─── Data provided

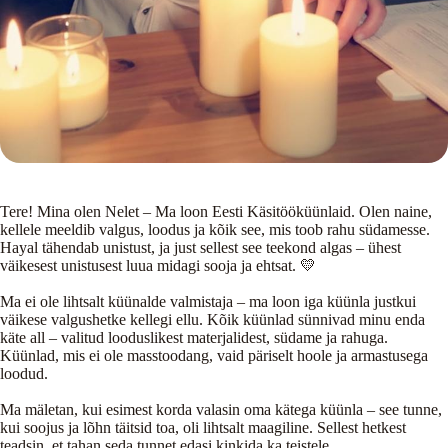
Tere! Mina olen Nelet – Ma loon Eesti Käsitööküünlaid. Olen naine,
kellele meeldib valgus, loodus ja kõik see, mis toob rahu südamesse.
Hayal tähendab unistust, ja just sellest see teekond algas – ühest
väikesest unistusest luua midagi sooja ja ehtsat. 💛
Ma ei ole lihtsalt küünalde valmistaja – ma loon iga küünla justkui
väikese valgushetke kellegi ellu. Kõik küünlad sünnivad minu enda
käte all – valitud looduslikest materjalidest, südame ja rahuga.
Küünlad, mis ei ole masstoodang, vaid päriselt hoole ja armastusega
loodud.
Ma mäletan, kui esimest korda valasin oma kätega küünla – see tunne,
kui soojus ja lõhn täitsid toa, oli lihtsalt maagiline. Sellest hetkest
teadsin, et tahan seda tunnet edasi kinkida ka teistele.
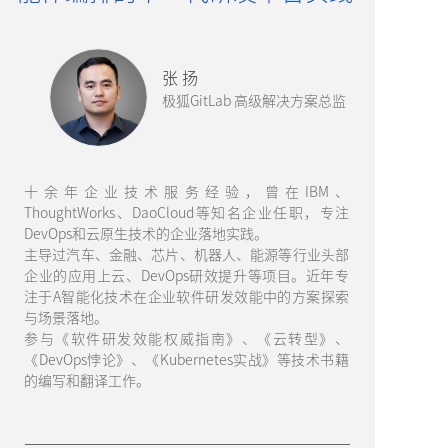
张 扬
极狐GitLab 高级解决方案总监
十余年企业技术服务经验，曾在IBM、
ThoughtWorks、DaoCloud等知名企业任职，专注
DevOps和云原生技术的企业落地实践。
主导过汽车、金融、芯片、机器人、能源等行业头部
企业的应用上云、DevOps研效提升等项目。近年专
注于A智能化技术在企业软件研发效能中的方案探索
与场景落地。
参与《软件研发效能权威指南》、《云转型》、
《DevOps悖论》、《Kubernetes实战》等技术书籍
的编写和翻译工作。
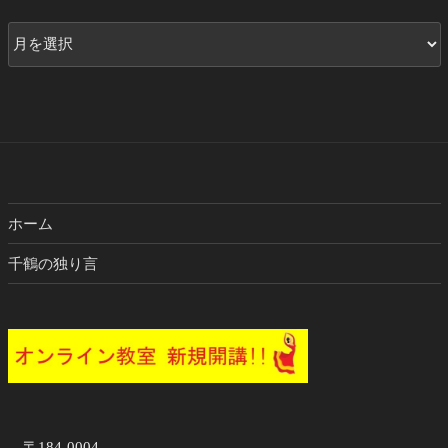
ア
ー
カ
イ
ブ
ホーム
千鶴の独り言
〒184-0004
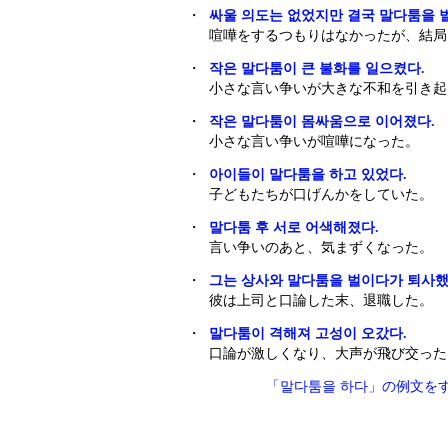
・
싸울 의도는 없었지만 결국 말다툼을 
喧嘩をするつもりはなかったが、結局
・
작은 말다툼이 큰 불화를 일으켰다.
小さな言い争いが大きな不和を引き起
・
작은 말다툼이 몸싸움으로 이어졌다.
小さな言い争いが喧嘩になった。
・
아이들이 말다툼을 하고 있었다.
子どもたちが口げんかをしていた。
・
말다툼 후 서로 어색해졌다.
言い争いのあと、気まずくなった。
・
그는 상사와 말다툼을 벌이다가 퇴사했
彼は上司と口論した末、退職した。
・
말다툼이 격해져 고성이 오갔다.
口論が激しくなり、大声が飛び交った
「말다툼을 하다」の例文を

──────

◆ What you have to do ◆
Every line of the data above is to be set down exactly; the pictures are not.

◆ Exercise response ◆
Tere! Mina olen Nelet – Ma loon Eesti Käsitööküünlaid. Olen naine,
kellele meeldib valgus, loodus ja kõik see, mis toob rahu südamesse.
Hayal tähendab unistust, ja just sellest see teekond algas – ühest
väikesest unistusest luua midagi sooja ja ehtsat. 💛
Ma ei ole lihtsalt küünalde valmistaja – ma loon iga küünla justkui
väikese valgushetke kellegi ellu. Kõik küünlad sünnivad minu enda
käte all – valitud looduslikest materjalidest, südame ja rahuga.
Küünlad, mis ei ole masstoodang, vaid päriselt hoole ja armastusega
loodud.
Ma mäletan, kui esimest korda valasin oma kätega küünla – see tunne,
kui soojus ja lõhn täitsid toa, oli lihtsalt maagiline. Sellest hetkest
teadsin, et tahan seda tunnet edasi kinkida ka teistele.
张 扬
极狐GitLab 高级解决方案总监
十余年企业技术服务经验，曾在IBM、
ThoughtWorks、DaoCloud等知名企业任职，专注
DevOps和云原生技术的企业落地实践。
主导过汽车、金融、芯片、机器人、能源等行业头部
企业的应用上云、DevOps研效提升等项目。近年专
注于A智能化技术在企业软件研发效能中的方案探索
与场景落地。
参与《软件研发效能权威指南》、《云转型》、
《DevOps悖论》、《Kubernetes实战》等技术书籍
的编写和翻译工作。
ア
ー
カ
イ
ブ
ホーム
千鶴の独り言
〒184-0004
・
싸울 의도는 없었지만 결국 말다툼을 
喧嘩をするつもりはなかったが、結局
・
작은 말다툼이 큰 불화를 일으켰다.
小さな言い争いが大きな不和を引き起
・
작은 말다툼이 몸싸움으로 이어졌다.
小さな言い争いが喧嘩になった。
・
아이들이 말다툼을 하고 있었다.
子どもたちが口げんかをしていた。
・
말다툼 후 서로 어색해졌다.
言い争いのあと、気まずくなった。
・
그는 상사와 말다툼을 벌이다가 퇴사했
彼は上司と口論した末、退職した。
・
말다툼이 격해져 고성이 오갔다.
口論が激しくなり、大声が飛び交った
「말다툼을 하다」の例文を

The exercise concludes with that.